In 2005, a video game based on the tournament, titled World Series of Poker, was released for several consoles and the computer. A sequel called World Series of Poker: Tournament of Champions came out in 2006. In 2007, World Series of Poker: Battle for the Bracelets was released.
WSOP video poker machines now appear at some Harrah's casinos; the machines are standard video poker machines, but have a bonus feature which allows a player to play a modified game of Texas Hold 'em against the poker machine.
Beginning in 2007, Harrah's announced the creation of the World Series of Poker Academy, a poker school aimed at providing poker players with the poker skills needed to win a WSOP Bracelet. The instructors for the Academy include Phil Hellmuth, Greg Raymer, Scott Fischman and Mark Seif. Initial academies were launched in Tunica, Indiana and Las Vegas.
Poker Million II returned in 2003. Snooker-player Jimmy White won the $150,000 first prize. The final was played under the Texas hold 'em rules and broadcast live on Sky Sports 1. All cards were visible via cameras placed underneath glass panels on the tables, and the players were wired to a heart monitor, so that viewers could see the top players' strategies and how relaxed or nervous they really were.

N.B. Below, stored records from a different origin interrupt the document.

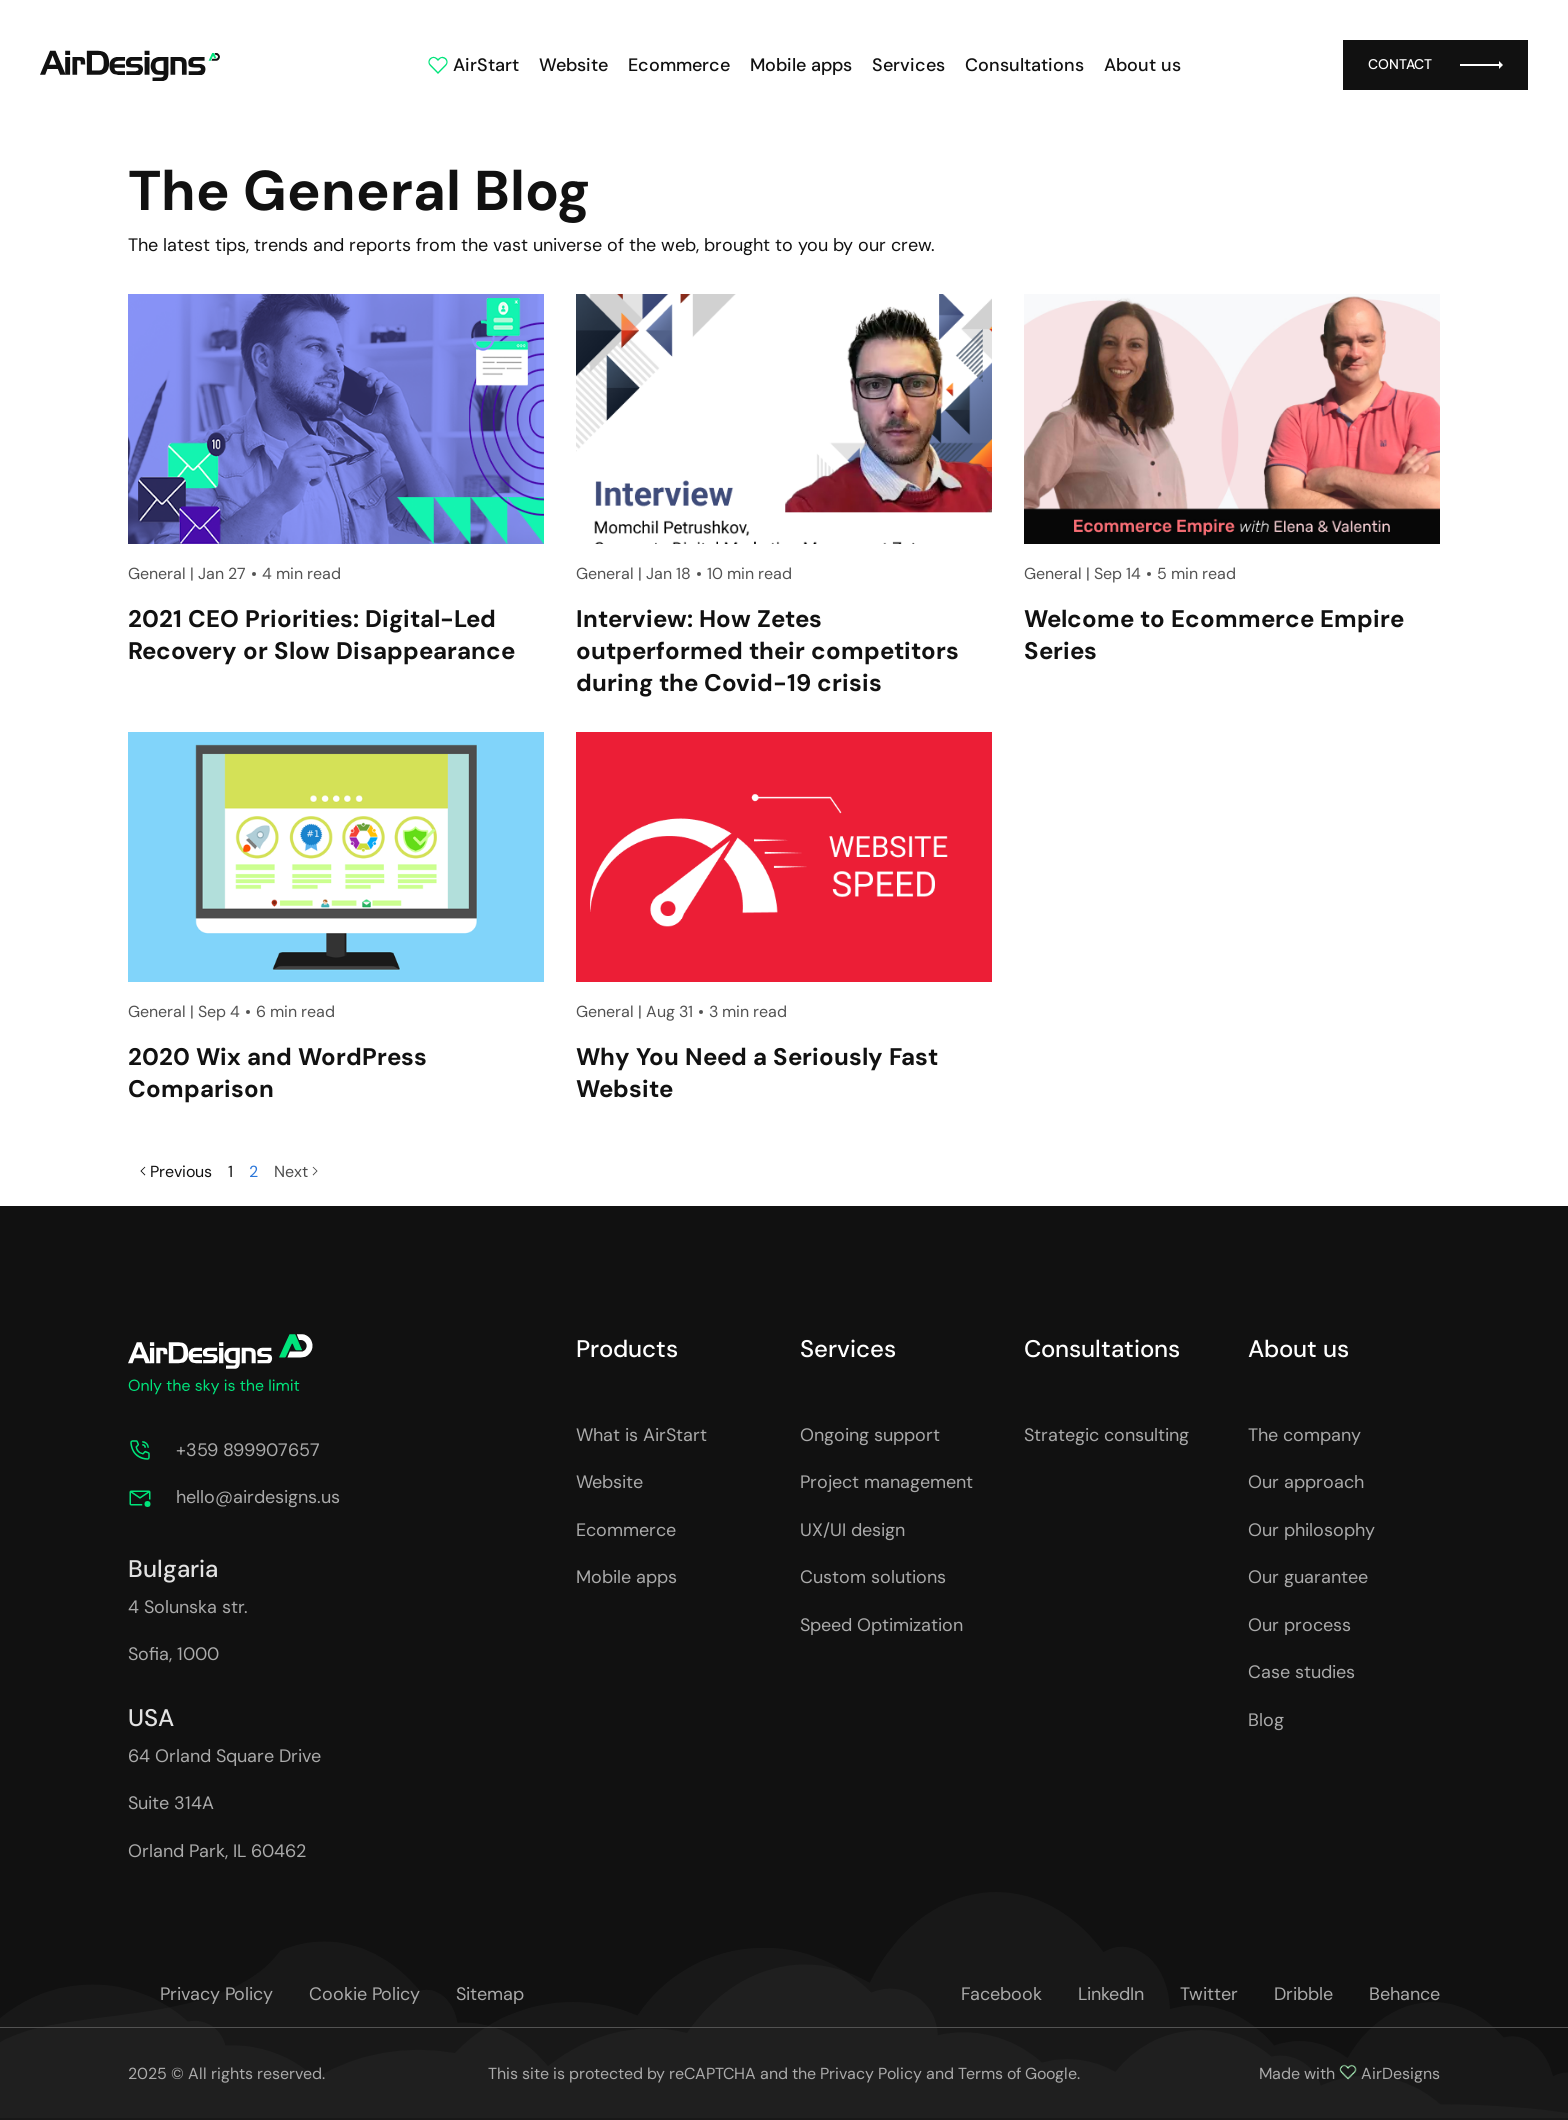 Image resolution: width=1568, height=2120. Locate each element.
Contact (1435, 65)
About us (1142, 65)
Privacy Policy (871, 2073)
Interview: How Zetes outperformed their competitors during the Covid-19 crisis (767, 650)
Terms (980, 2073)
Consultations (1024, 65)
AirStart (473, 65)
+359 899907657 (248, 1450)
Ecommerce (679, 65)
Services (908, 65)
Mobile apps (801, 65)
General (157, 573)
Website (573, 65)
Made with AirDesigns (1349, 2073)
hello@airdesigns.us (258, 1497) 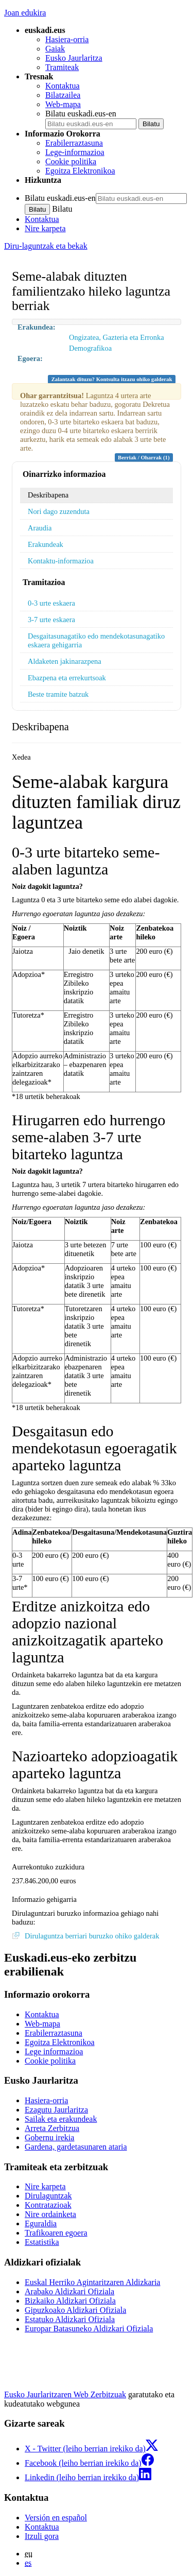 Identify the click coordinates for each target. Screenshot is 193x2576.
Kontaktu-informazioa (61, 561)
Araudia (39, 528)
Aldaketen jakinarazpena (64, 661)
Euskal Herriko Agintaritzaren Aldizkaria (92, 2282)
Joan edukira (25, 12)
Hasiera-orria (67, 39)
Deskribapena (48, 495)
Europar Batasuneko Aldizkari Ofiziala (89, 2328)
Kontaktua (62, 85)
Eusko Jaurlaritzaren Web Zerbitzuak (65, 2394)
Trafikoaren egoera (56, 2232)
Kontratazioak (48, 2205)
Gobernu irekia (49, 2137)
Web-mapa (63, 104)
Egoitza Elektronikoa (80, 170)
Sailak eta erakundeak (61, 2119)
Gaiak (55, 48)
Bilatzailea (62, 95)
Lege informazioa (54, 2051)
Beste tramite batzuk (58, 694)
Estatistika (42, 2242)
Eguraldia (41, 2223)
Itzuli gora (42, 2536)
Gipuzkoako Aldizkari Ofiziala (75, 2310)
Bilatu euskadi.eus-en (80, 113)
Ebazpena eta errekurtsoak (67, 678)
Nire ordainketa (50, 2214)
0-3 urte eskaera (51, 603)
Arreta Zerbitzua (52, 2128)
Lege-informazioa (74, 152)
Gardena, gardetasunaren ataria (76, 2146)
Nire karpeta (45, 228)
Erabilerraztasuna (74, 143)
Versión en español (56, 2517)
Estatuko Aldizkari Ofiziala (70, 2319)
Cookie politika (70, 161)
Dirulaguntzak (48, 2195)
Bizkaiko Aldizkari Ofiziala (70, 2300)
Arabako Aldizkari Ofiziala (69, 2291)
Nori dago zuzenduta (59, 511)
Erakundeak (45, 544)
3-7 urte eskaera (51, 619)
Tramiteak (62, 67)
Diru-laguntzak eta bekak (45, 246)
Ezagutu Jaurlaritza (56, 2109)
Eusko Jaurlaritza (73, 58)
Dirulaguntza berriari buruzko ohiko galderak (92, 1936)
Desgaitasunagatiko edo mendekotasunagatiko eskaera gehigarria (96, 640) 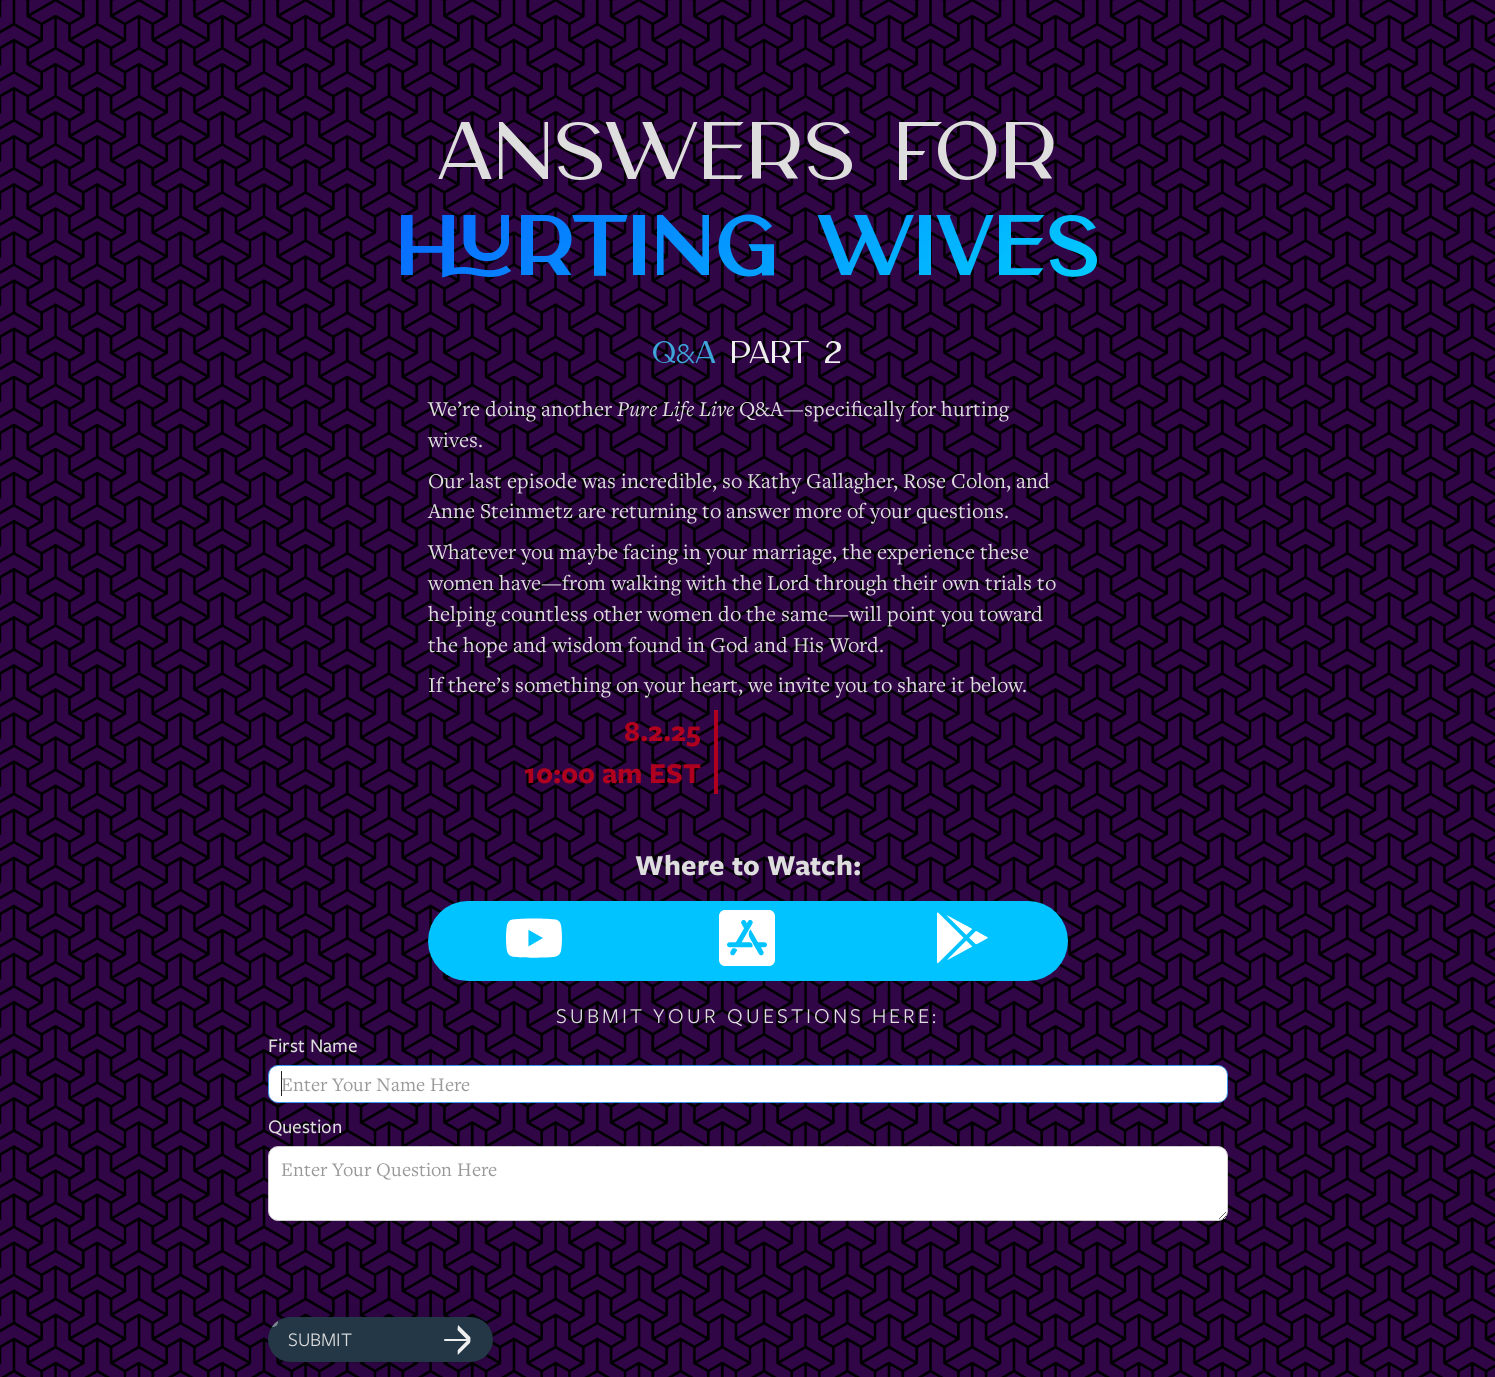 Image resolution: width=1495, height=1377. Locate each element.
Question (305, 1126)
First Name (313, 1045)
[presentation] (420, 1270) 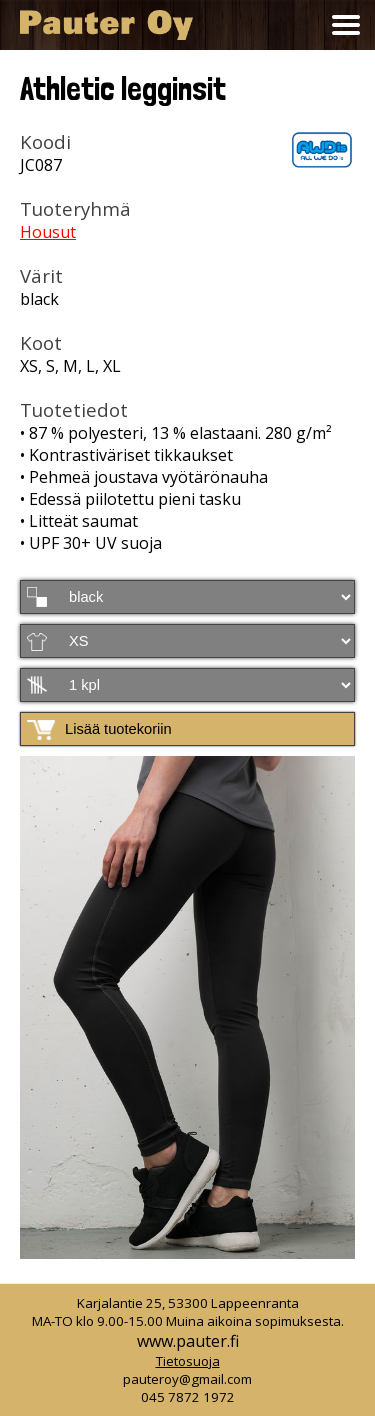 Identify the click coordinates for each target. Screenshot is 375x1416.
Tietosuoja (188, 1361)
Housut (48, 232) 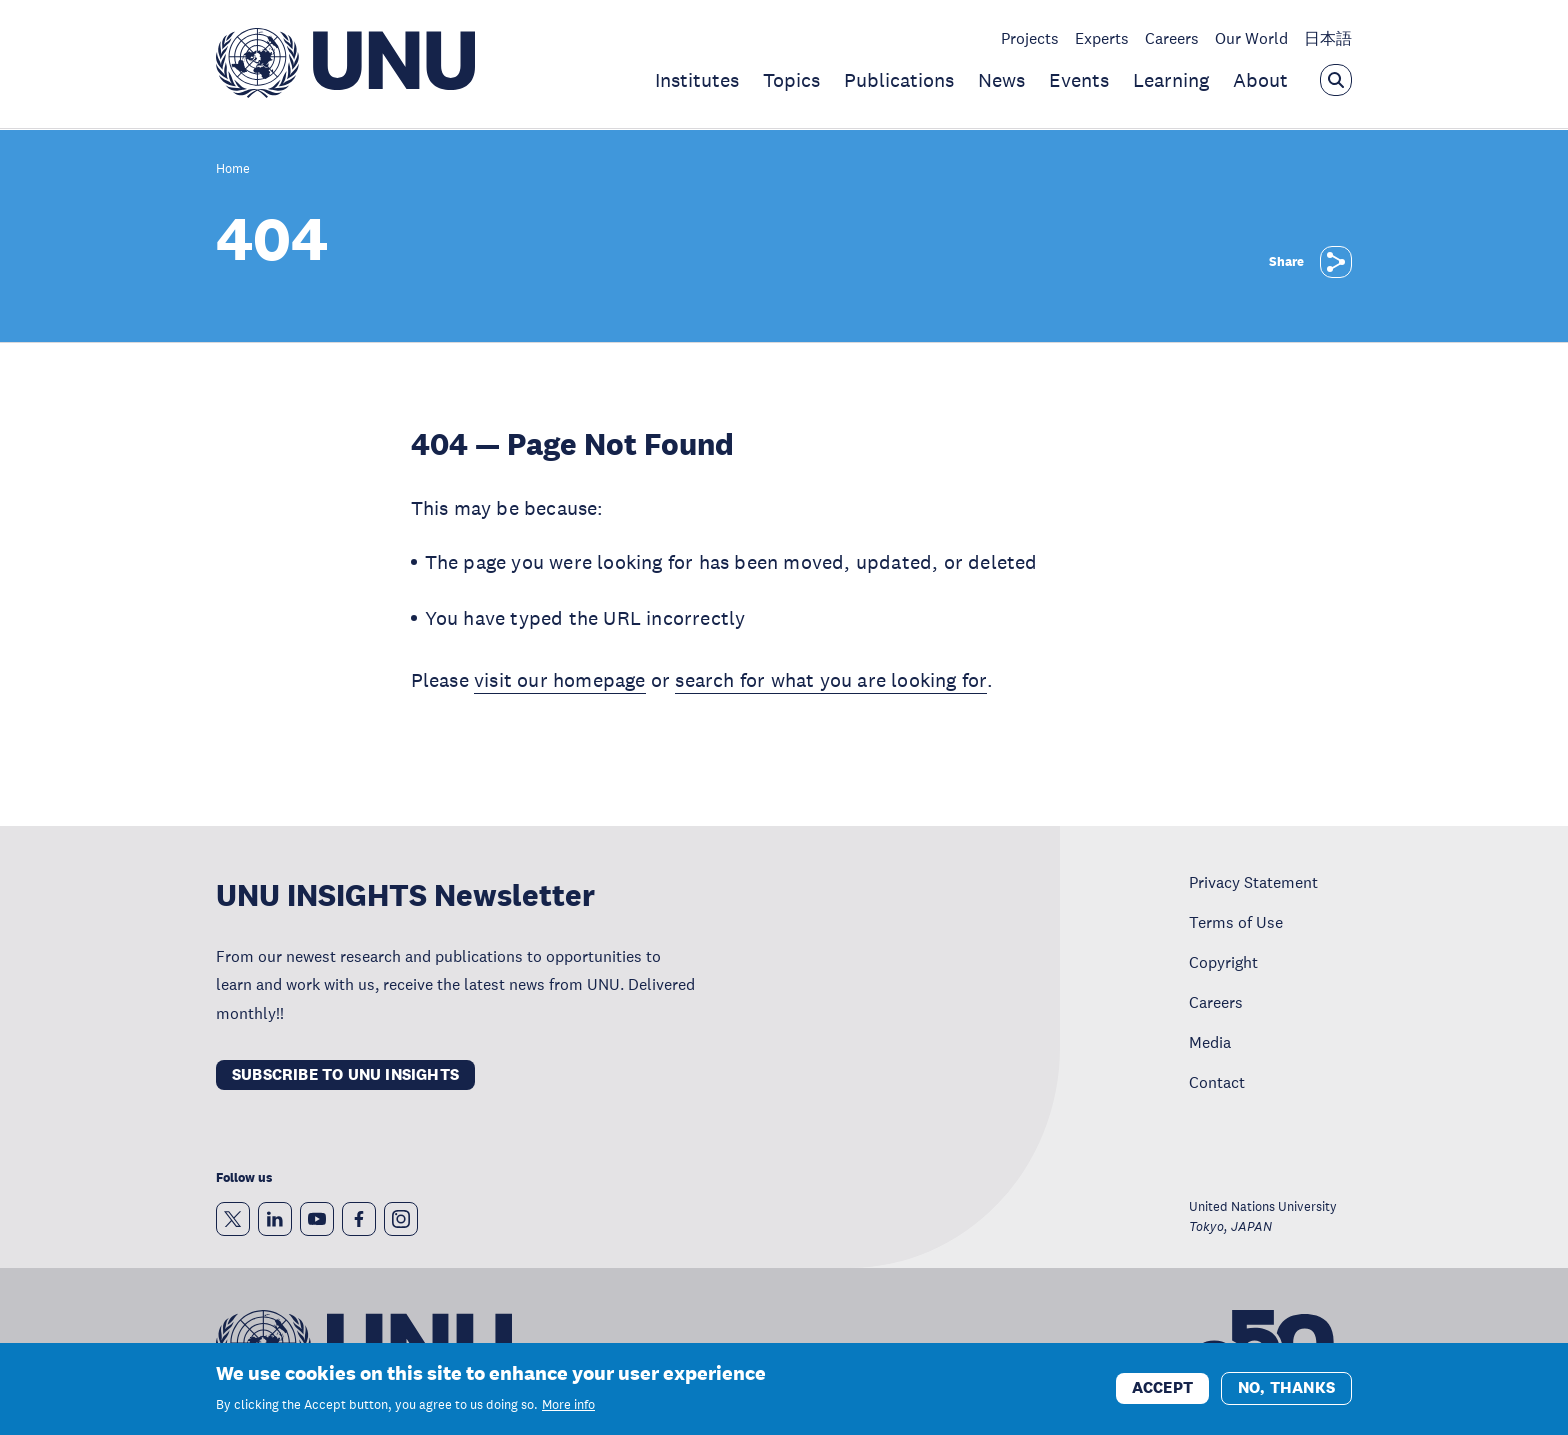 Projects (1030, 38)
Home (233, 169)
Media (1210, 1042)
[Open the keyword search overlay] (1336, 80)
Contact (1217, 1082)
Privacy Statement (1253, 882)
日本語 (1328, 38)
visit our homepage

Seventy-two poker professionals played the 2004 Poker Million III, competing for the $300,000 first prize. The tournament counted snookers stars Stephen Hendry, Mark Williams and 2003 winner Jimmy White, rugby World Cup star Mike Tindall and sports celebrities Tony Cascarino and Phil Taylor. Half of the 2004 players had qualified online via Ladbrokes Poker, marking the progress of the online qualifiers.
$855,000 were added in the prize pool by Ladbrokes for the Poker Million IV, and there was a guaranteed first prize of $1,000,000. Sixty-six of the finalists qualified online. Tony Jones, who started the evening as an 8/1 outsider, beat TV celebrity Helen Chamberlain.